You are here

first ini for me

66 posts / 0 new
Last post
msallal
Offline
Donator
Joined: 3 years
Last seen: 1 year
first ini for me

Hi guys,

I like this project and would to learn in order to participate.

I am trying to grab aljazeera.net by myself, I know it is there, but it is encrypted.
i found this request in devtool https://www.aljazeera.net/graphql?wp-site=aja&operationName=SchedulePage...

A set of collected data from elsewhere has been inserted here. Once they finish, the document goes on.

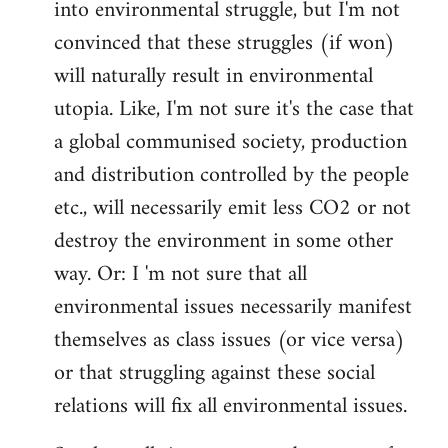
into environmental struggle, but I'm not
convinced that these struggles (if won)
will naturally result in environmental
utopia. Like, I'm not sure it's the case that
a global communised society, production
and distribution controlled by the people
etc., will necessarily emit less CO2 or not
destroy the environment in some other
way. Or: I 'm not sure that all
environmental issues necessarily manifest
themselves as class issues (or vice versa)
or that struggling against these social
relations will fix all environmental issues.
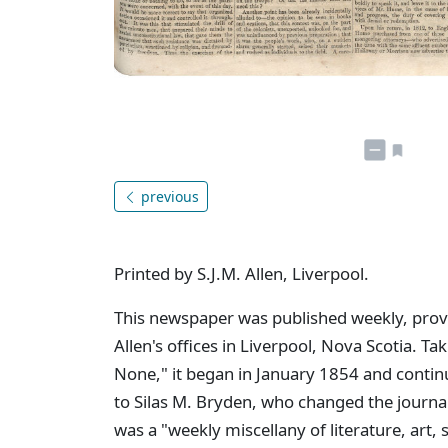
previous
Printed by S.J.M. Allen, Liverpool.
This newspaper was published weekly, provid
Allen's offices in Liverpool, Nova Scotia. Tak
None," it began in January 1854 and contin
to Silas M. Bryden, who changed the journa
was a "weekly miscellany of literature, art,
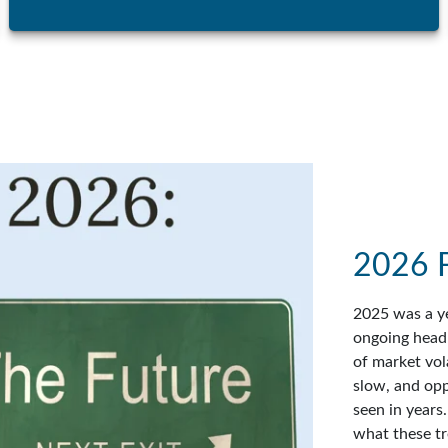
2026 
2025 was a ye
ongoing headl
of market vol
slow, and op
seen in years
what these tr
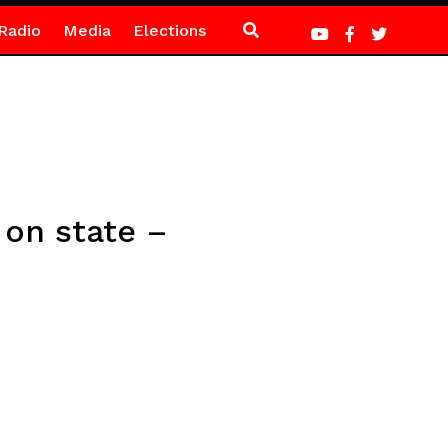
Radio
Media
Elections
 on state –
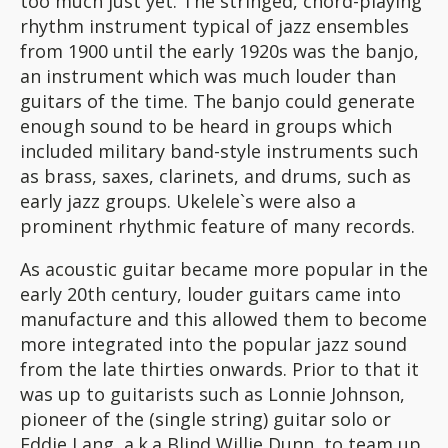
too much just yet. The stringed, chord-playing
rhythm instrument typical of jazz ensembles
from 1900 until the early 1920s was the banjo,
an instrument which was much louder than
guitars of the time. The banjo could generate
enough sound to be heard in groups which
included military band-style instruments such
as brass, saxes, clarinets, and drums, such as
early jazz groups. Ukelele`s were also a
prominent rhythmic feature of many records.
As acoustic guitar became more popular in the
early 20th century, louder guitars came into
manufacture and this allowed them to become
more integrated into the popular jazz sound
from the late thirties onwards. Prior to that it
was up to guitarists such as Lonnie Johnson,
pioneer of the (single string) guitar solo or
Eddie Lang, a.k.a Blind Willie Dunn, to team up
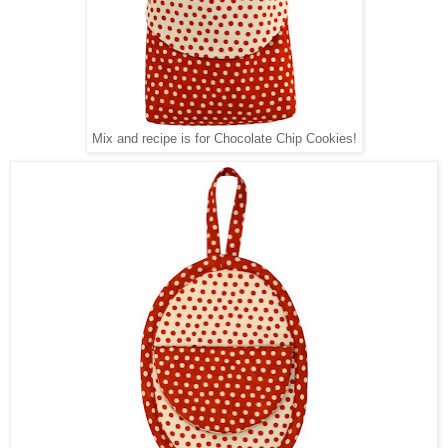
Mix and recipe is for Chocolate Chip Cookies!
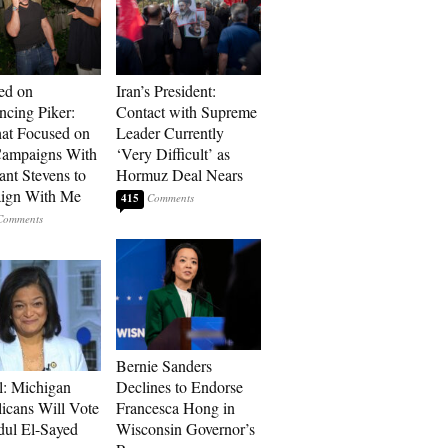
ed on
Iran’s President:
cing Piker:
Contact with Supreme
at Focused on
Leader Currently
ampaigns With
‘Very Difficult’ as
nt Stevens to
Hormuz Deal Nears
ign With Me
415
Bernie Sanders
l: Michigan
Declines to Endorse
icans Will Vote
Francesca Hong in
dul El-Sayed
Wisconsin Governor’s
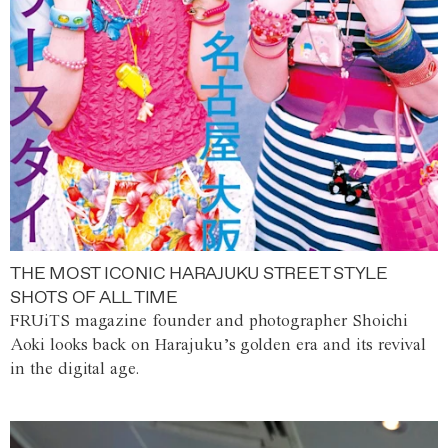
THE MOST ICONIC HARAJUKU STREET STYLE
SHOTS OF ALL TIME
FRUiTS magazine founder and photographer Shoichi
Aoki looks back on Harajuku’s golden era and its revival
in the digital age.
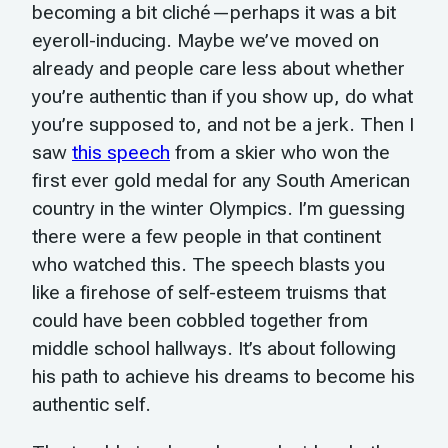
becoming a bit cliché—perhaps it was a bit
eyeroll-inducing. Maybe we’ve moved on
already and people care less about whether
you’re authentic than if you show up, do what
you’re supposed to, and not be a jerk. Then I
saw
this speech
from a skier who won the
first ever gold medal for any South American
country in the winter Olympics. I’m guessing
there were a few people in that continent
who watched this. The speech blasts you
like a firehose of self-esteem truisms that
could have been cobbled together from
middle school hallways. It’s about following
his path to achieve his dreams to become his
authentic self.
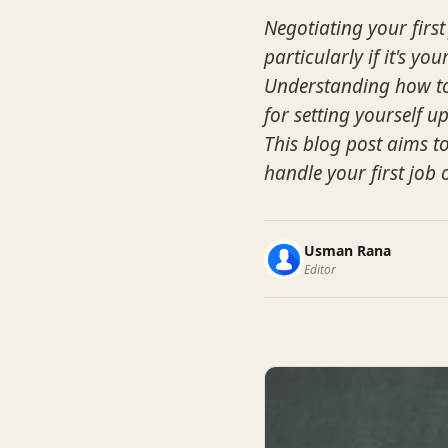
Negotiating your first
particularly if it's yo
Understanding how to e
for setting yourself u
This blog post aims to
handle your first job 
Usman Rana
Editor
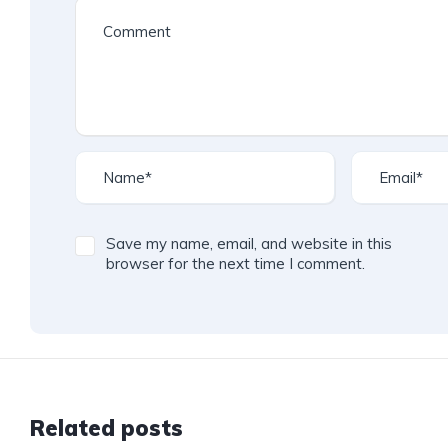
Save my name, email, and website in this
browser for the next time I comment.
Related posts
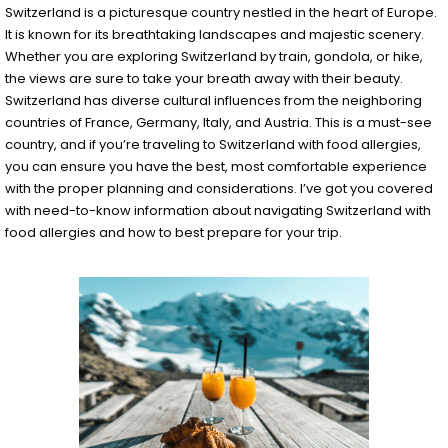
Switzerland is a picturesque country nestled in the heart of Europe.
It is known for its breathtaking landscapes and majestic scenery.
Whether you are exploring Switzerland by train, gondola, or hike,
the views are sure to take your breath away with their beauty.
Switzerland has diverse cultural influences from the neighboring
countries of France, Germany, Italy, and Austria. This is a must-see
country, and if you’re traveling to Switzerland with food allergies,
you can ensure you have the best, most comfortable experience
with the proper planning and considerations. I’ve got you covered
with need-to-know information about navigating Switzerland with
food allergies and how to best prepare for your trip.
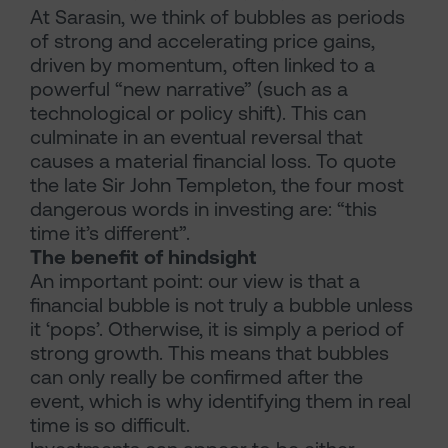
At Sarasin, we think of bubbles as periods
of strong and accelerating price gains,
driven by momentum, often linked to a
powerful “new narrative” (such as a
technological or policy shift). This can
culminate in an eventual reversal that
causes a material financial loss. To quote
the late Sir John Templeton, the four most
dangerous words in investing are: “this
time it’s different”.
The benefit of hindsight
An important point: our view is that a
financial bubble is not truly a bubble unless
it ‘pops’. Otherwise, it is simply a period of
strong growth. This means that bubbles
can only really be confirmed after the
event, which is why identifying them in real
time is so difficult.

trying to grab it but it shows
no index page data received from aljazeera
unable to update channel, try again later
Existing guide data restored!

I tried with cookie, but unfortunately same error
can you advice what I am missing

Appreciate your support

mat8861
Offline
WG++ Team memberDonator
Joined: 9 years
Last seen: 5 hours

post your webgrab log please, you are getting closer ;)
ps
ask authors to enable debug on your license, new version do stuff that you cannot do with 2.1

msallal
Offline
Donator
Joined: 3 years
Last seen: 1 year

here is it :)

Attachments: 
mat8861
Offline
WG++ Team memberDonator
Joined: 9 years
Last seen: 5 hours

wait let me see if i can enable debug....

msallal
Offline
Donator
Joined: 3 years
Last seen: 1 year

Do you want me to add debug and send you another log

mat8861
Offline
WG++ Team memberDonator
Joined: 9 years
Last seen: 5 hours

ok try

msallal
Offline
Donator
Joined: 3 years
Last seen: 1 year

here is it

mat8861
Offline
WG++ Team memberDonator
Joined: 9 years
Last seen: 5 hours

ok, close your browser and clear cookies, then open again your browser and add that link(do not open other sites or aljazeera), the answer is there, tell me if you get data or the solution ;)

msallal
Offline
Donator
Joined: 3 years
Last seen: 1 year

it says site header not specified

but I already set the header
url_index.headers {customheader=Accept-Encoding=gzip,deflate}

Attachments: 
mat8861
Offline
WG++ Team memberDonator
Joined: 9 years
Last seen: 5 hours

then we discuss showsplit

mat8861
Offline
WG++ Team memberDonator
Joined: 9 years
Last seen: 5 hours
msallal wrote:

it says site header not specified
but I already set the header
url_index.headers {customheader=Accept-Encoding=gzip,deflate}

good !! but is not what you need.....now what "site" headers wants ? What do you think ?

mat8861
Offline
WG++ Team memberDonator
Joined: 9 years
Last seen: 5 hours

Suggestion: on same address you can have english or arab...find the difference...see what changes

msallal
Offline
Donator
Joined: 3 years
Last seen: 1 year

it need the same request header from the devtool.
but how can I add those, can you provide an example

Attachments: 
mat8861
Offline
WG++ Team memberDonator
Joined: 9 years
Last seen: 5 hours

Ask Jan to enable you debug (send mail in forum contact) wg3.1 compared to old versions, does a lot more....and easier

mat8861
Offline
WG++ Team memberDonator
Joined: 9 years
Last seen: 5 hours
msallal wrote:

it need the same request header from the devtool.
but how can I add those, can you provide an example

only one is needed so you do a url_index.headers {customheader=

the difference is the link in your picture and this link:
https://www.aljazeera.net/graphql?wp-site=aje&operationName=SchedulePage...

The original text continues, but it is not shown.